The Death of God


What are we doing this week?

  • This week we are going to explore the idea of the “death of God” and why is it important for contemporary philosophy.
  • We will discuss the parable of the madman from Nietzsche’s The Gay Science and see how it raises new sets of problems to which subsequent philosophy tried to respond.


Supplied readings

Here's the main text we'll be looking at this week: Nietzsche’s parable of the madman. It's only one page long :)  

And here are some questions to guide your reading of the passage:

  • Who is the madman talking to?
  • In what way has God ‘died’ for Nietzsche?
  • Why is the madman not understood?
  • Why do you think the madman carries a lantern in the daytime?
  • ‘If God is dead, then everything is permitted’. Why?
  • The passage is written in a very colourful style. What effect does this way of writing have on the reader? Why do you think Nietzsche wants it that way?
  • Why do you think Nietzsche puts these words in the mouth of a madman?
  • The madman says "This deed is still more distant from them than most distant stars". Do you think that the death of God is still "on its way" in our society today, or do you think it has fully arrived? What makes you say that?


The videos

There are four videos this week: two on the death of God itself, and two on its consequences.
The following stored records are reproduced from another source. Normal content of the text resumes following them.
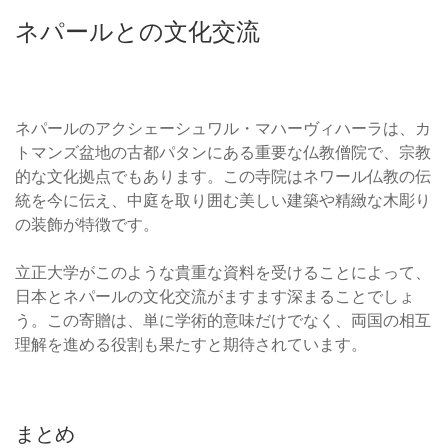
ネパールとの文化交流
ネパールのアクシェーシュワル・マハーヴィハーラは、カ
トマンズ盆地の古都パタンにある重要な仏教僧院で、宗教
的な文化拠点でもあります。この寺院はネワール仏教の伝
統を今に伝え、中庭を取り囲む美しい建築や精緻な木彫り
の装飾が特徴です。
立正大学がこのような貴重な資料を受けることによって、
日本とネパールの文化交流がますます深まることでしょ
う。この寄贈は、単に学術的意味だけでなく、両国の相互
理解を進める役割も果たすと期待されています。
まとめ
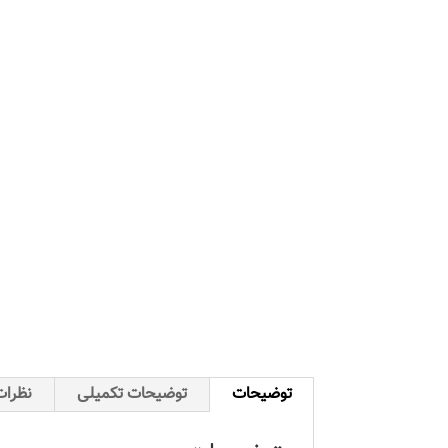
توضیحات
توضیحات تکمیلی
نظرات 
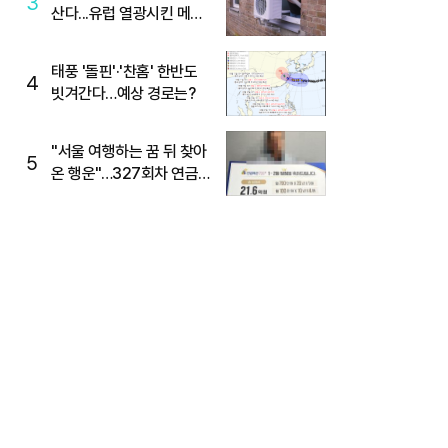
3
산다...유럽 열광시킨 메이
디
태풍 '돌핀'·'찬홈' 한반도
4
빗겨간다…예상 경로는?
"서울 여행하는 꿈 뒤 찾아
5
온 행운"…327회차 연금
복권720+ 당첨번호조회
주목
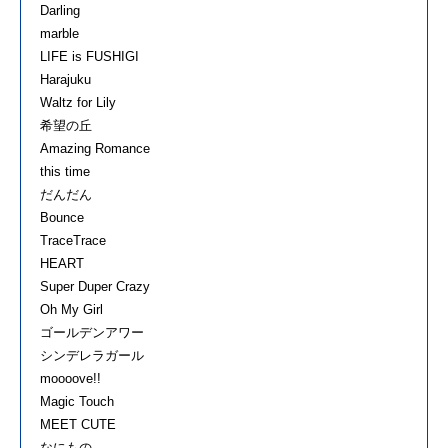
Darling
marble
LIFE is FUSHIGI
Harajuku
Waltz for Lily
希望の丘
Amazing Romance
this time
だんだん
Bounce
TraceTrace
HEART
Super Duper Crazy
Oh My Girl
ゴールデンアワー
シンデレラガール
moooove!!
Magic Touch
MEET CUTE
なにもの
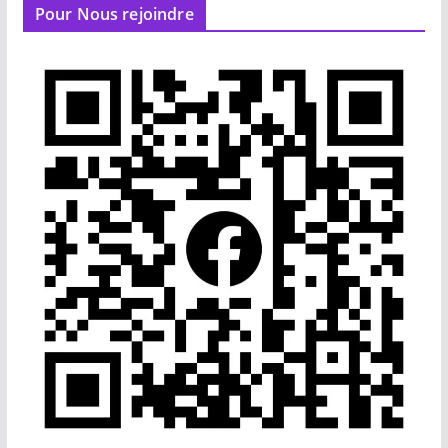
Pour Nous rejoindre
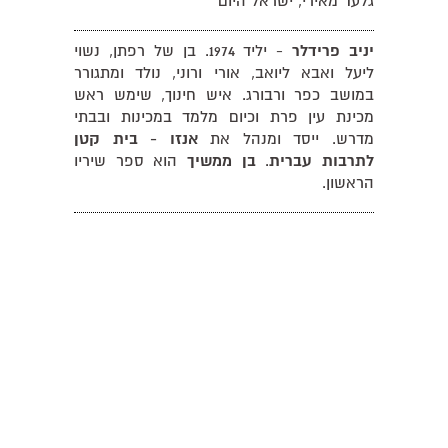
גלעד מאירי, ישראל היום
יניב פרידלר
- יליד 1974. בן של רפתן, נשוי
ליעל ואבא ליואב, אורי ורוני, נולד ומתגורר
במושב כפר ורבורג. איש חינוך, שימש ראש
מכינת עין פרת וכיום מלמד במכינות ובבתי
מדרש. ייסד ומנהל את
אנזו - בית קטן
לתרבות עברית
.
בן ממשיך
הוא ספר שיריו
הראשון.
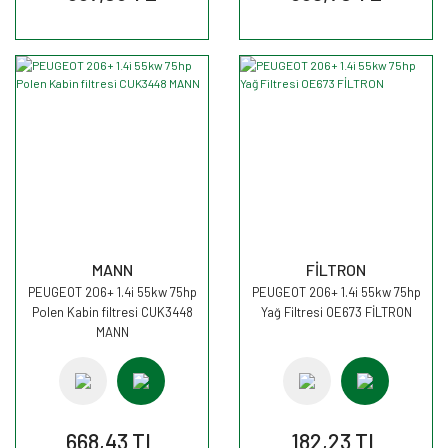
MANN
FİLTRON
PEUGEOT 206+ 1.4i 55kw 75hp
PEUGEOT 206+ 1.4i 55kw 75hp
Polen Kabin filtresi CUK3448
Yağ Filtresi OE673 FİLTRON
MANN
668,43 TL
182,23 TL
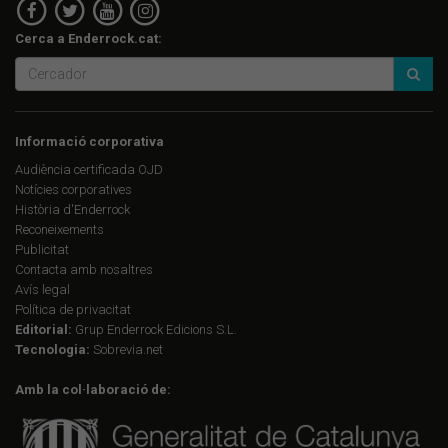
Cerca a Enderrock.cat:
Informació corporativa
Audiència certificada OJD
Notícies corporatives
Història d'Enderrock
Reconeixements
Publicitat
Contacta amb nosaltres
Avís legal
Política de privacitat
Editorial:
Grup Enderrock Edicions S.L.
Tecnologia:
Sobrevia.net
Amb la col·laboració de:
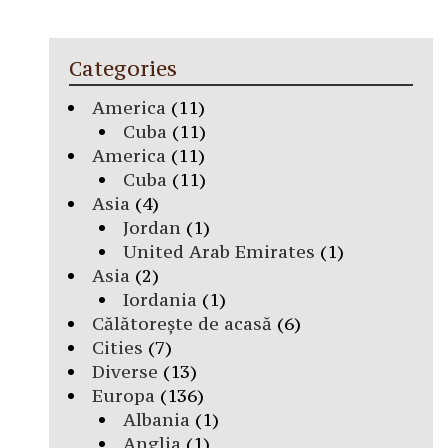
Categories
America
(11)
Cuba
(11)
America
(11)
Cuba
(11)
Asia
(4)
Jordan
(1)
United Arab Emirates
(1)
Asia
(2)
Iordania
(1)
Călătorește de acasă
(6)
Cities
(7)
Diverse
(13)
Europa
(136)
Albania
(1)
Anglia
(1)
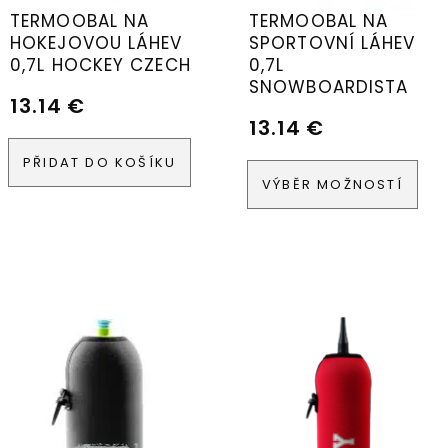
TERMOOBAL NA
TERMOOBAL NA
HOKEJOVOU LÁHEV
SPORTOVNÍ LÁHEV
0,7L HOCKEY CZECH
0,7L
SNOWBOARDISTA
13.14
€
13.14
€
PŘIDAT DO KOŠÍKU
VÝBĚR MOŽNOSTÍ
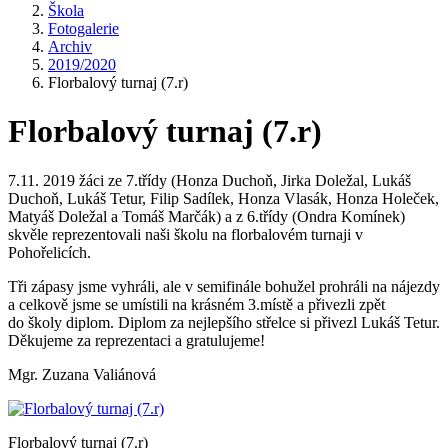
Škola
Fotogalerie
Archiv
2019/2020
Florbalový turnaj (7.r)
Florbalový turnaj (7.r)
7.11. 2019 žáci ze 7.třídy (Honza Duchoň, Jirka Doležal, Lukáš
Duchoň, Lukáš Tetur, Filip Sadílek, Honza Vlasák, Honza Holeček,
Matyáš Doležal a Tomáš Marčák) a z 6.třídy (Ondra Komínek)
skvěle reprezentovali naši školu na florbalovém turnaji v
Pohořelicích.
Tři zápasy jsme vyhráli, ale v semifinále bohužel prohráli na nájezdy
a celkově jsme se umístili na krásném 3.místě a přivezli zpět
do školy diplom. Diplom za nejlepšího střelce si přivezl Lukáš Tetur.
Děkujeme za reprezentaci a gratulujeme!
Mgr. Zuzana Valiánová
Florbalový turnaj (7.r)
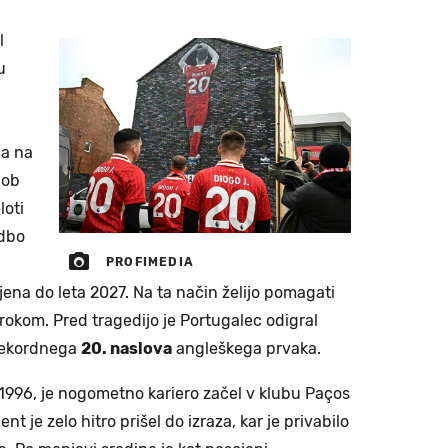
l
u
a na
 ob
loti
dbo
PROFIMEDIA
njena do leta 2027. Na ta način želijo pomagati
rokom. Pred tragedijo je Portugalec odigral
 rekordnega
20. naslova
angleškega prvaka.
a 1996, je nogometno kariero začel v klubu Paços
nt je zelo hitro prišel do izraza, kar je privabilo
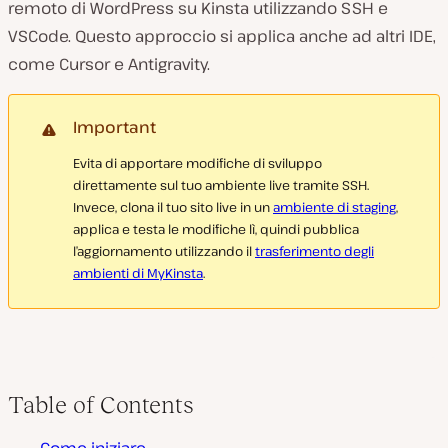
remoto di WordPress su Kinsta utilizzando SSH e
VSCode. Questo approccio si applica anche ad altri IDE,
come Cursor e Antigravity.
Important
Evita di apportare modifiche di sviluppo
direttamente sul tuo ambiente live tramite SSH.
Invece, clona il tuo sito live in un
ambiente di staging
,
applica e testa le modifiche lì, quindi pubblica
l’aggiornamento utilizzando il
trasferimento degli
ambienti di MyKinsta
.
Table of Contents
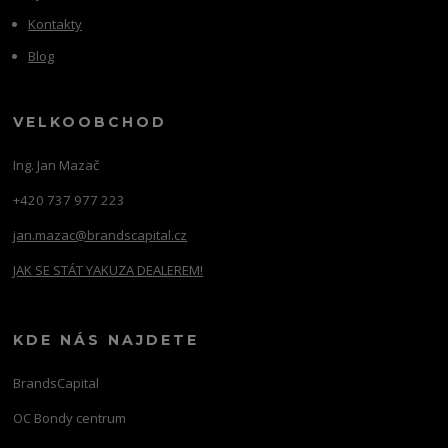
Kontakty
Blog
VELKOOBCHOD
Ing. Jan Mazač
+420 737 977 223
jan.mazac@brandscapital.cz
JAK SE STÁT YAKUZA DEALEREM!
KDE NÁS NAJDETE
BrandsCapital
OC Bondy centrum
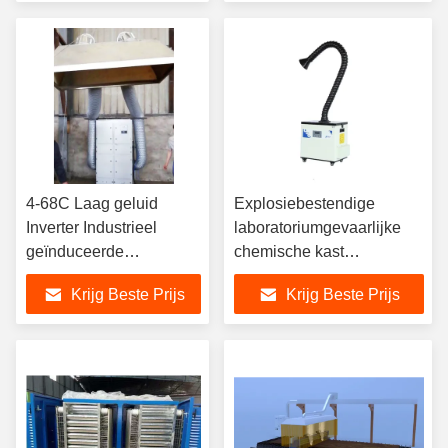
4-68C Laag geluid
Explosiebestendige
Inverter Industrieel
laboratoriumgevaarlijke
geïnduceerde
chemische kast
trekventilator
biologische veiligheid
Krijg Beste Prijs
Krijg Beste Prijs
Fabrikanten 63000m3/h
ontvlambare opslagkast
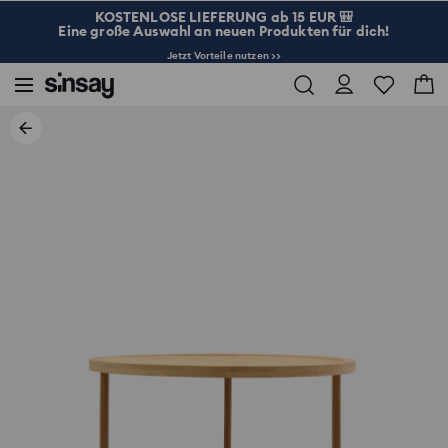
KOSTENLOSE LIEFERUNG ab 15 EUR 🎒
Eine große Auswahl an neuen Produkten für dich!
Jetzt Vorteile nutzen >>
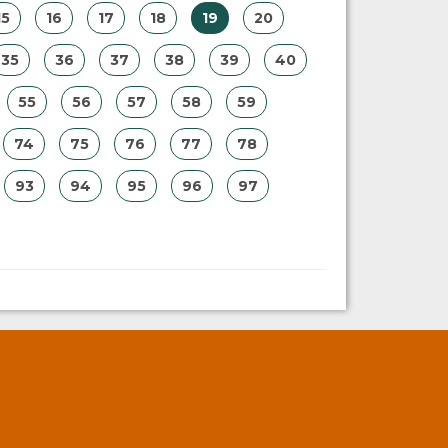
15
16
17
18
19
20
35
36
37
38
39
40
55
56
57
58
59
74
75
76
77
78
93
94
95
96
97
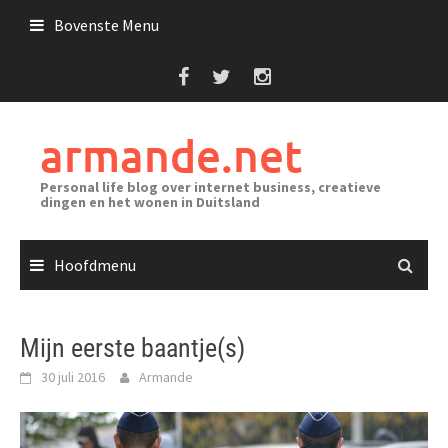
Ga
Bovenste Menu
naar
de
inhoud
armande.net
Personal life blog over internet business, creatieve
dingen en het wonen in Duitsland
Hoofdmenu
Mijn eerste baantje(s)
30 juli 2016
Armande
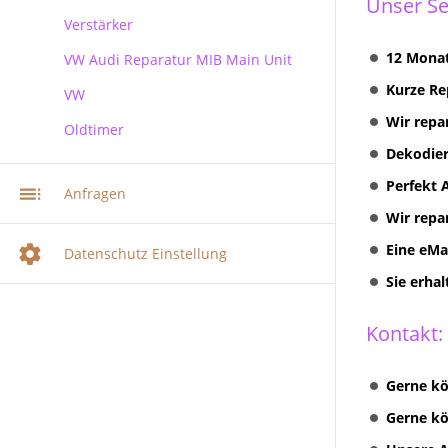
Unser Se
Verstärker
RNS 510 Columbus Reparatur
12 Monat
VW Audi Reparatur MIB Main Unit
Kurze Re
VW
Wir repa
Oldtimer
VW Audi Skoda MIB Infotainment
Navi Reparatur
Dekodier
VW Navi Reparatur
Perfekt 
Anfragen
Wir repa
Multimediasystem RNS 510
Radionavigation
Eine eMa
Datenschutz Einstellung
Multimediasystem RNS 510
Sie erha
Columbus
Multimediasystem RNS 810
Kontakt:
Radionavigation
RNS 310 + RNS 315
Gerne kö
Radionavigation
Gerne kö
VW Volkswagen COMPOSITION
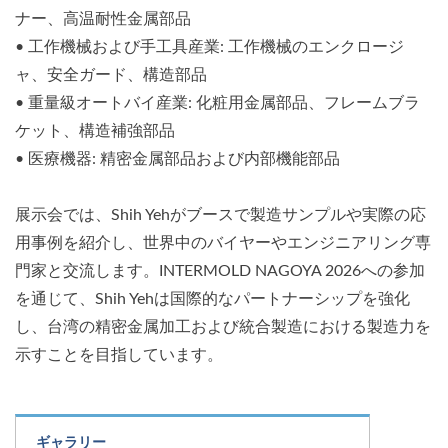
ナー、高温耐性金属部品
• 工作機械および手工具産業: 工作機械のエンクロージ
ャ、安全ガード、構造部品
• 重量級オートバイ産業: 化粧用金属部品、フレームブラ
ケット、構造補強部品
• 医療機器: 精密金属部品および内部機能部品
展示会では、Shih Yehがブースで製造サンプルや実際の応
用事例を紹介し、世界中のバイヤーやエンジニアリング専
門家と交流します。INTERMOLD NAGOYA 2026への参加
を通じて、Shih Yehは国際的なパートナーシップを強化
し、台湾の精密金属加工および統合製造における製造力を
示すことを目指しています。
ギャラリー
1) Introducing the death of God

In this video you'll learn:

  • what Nietzsche means (and what he doesn't mean!) when his madman says that "God is dead".
  • the importance of Plato for grasping what the madman is saying, and for understanding the death of God  


2) Which God is dead?

In this video you'll learn:

  • what the "God of the philosophers" is, and why Pascal didn't like the idea
  • what on earth the death of God has to do with roadrunner cartoons


3) Consequences of the death of God

In this video you'll learn:

  • what consequences the death of God has been understood to have in three areas: morality, truth, and language
  • why the phrase "If God is dead, everything is permitted" is helpful, even if it is a misquotation   


4) More consequences of the death of God

In this video you'll learn:

  • about more consequences of the death of God, this time for humanity and the author.
  • how you can spot a mid twentieth-century French philosopher from fifty paces.